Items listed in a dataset
——
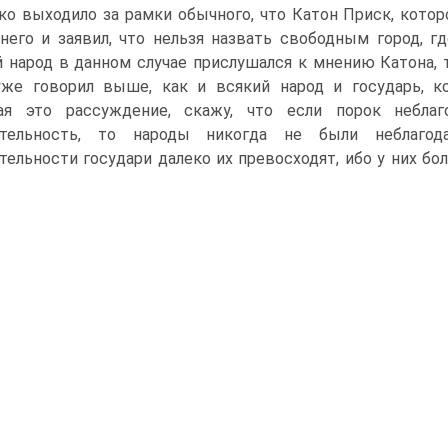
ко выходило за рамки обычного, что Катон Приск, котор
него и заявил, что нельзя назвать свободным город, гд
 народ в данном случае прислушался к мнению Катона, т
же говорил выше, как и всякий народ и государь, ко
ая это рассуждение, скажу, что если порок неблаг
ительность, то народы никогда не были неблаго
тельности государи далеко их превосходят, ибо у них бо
——
Each line from the one containing "же говорил выше, как" through the last line of the entries is to be copied exactly, with no other lines added.

же говорил выше, как и всякий народ и государь, ко
ая это рассуждение, скажу, что если порок неблаг
ительность, то народы никогда не были неблаго
тельности государи далеко их превосходят, ибо у них бо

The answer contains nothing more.